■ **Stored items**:
*** Block opens ***

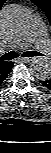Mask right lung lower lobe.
Masks as SVG:
<instances>
[{
	"mask_svg": "<svg viewBox=\"0 0 51 153\" xmlns=\"http://www.w3.org/2000/svg\"><path fill=\"white\" fill-rule=\"evenodd\" d=\"M13 67V63L9 62V65L7 67V69H5V73H3L0 77V84L1 82H3L5 80V78L7 77V75L10 73L11 69Z\"/></svg>",
	"mask_w": 51,
	"mask_h": 153,
	"instance_id": "obj_1",
	"label": "right lung lower lobe"
}]
</instances>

*** Block closes ***

Your task is to set down the records shown above exactly, minus any pictures.

Mask right lung lower lobe.
Masks as SVG:
<instances>
[{
	"mask_svg": "<svg viewBox=\"0 0 51 153\" xmlns=\"http://www.w3.org/2000/svg\"><path fill=\"white\" fill-rule=\"evenodd\" d=\"M13 67V63L9 62V65L7 67V69H5V73H3L0 77V84L1 82H3L5 80V78L7 77V75L10 73L11 69Z\"/></svg>",
	"mask_w": 51,
	"mask_h": 153,
	"instance_id": "obj_1",
	"label": "right lung lower lobe"
}]
</instances>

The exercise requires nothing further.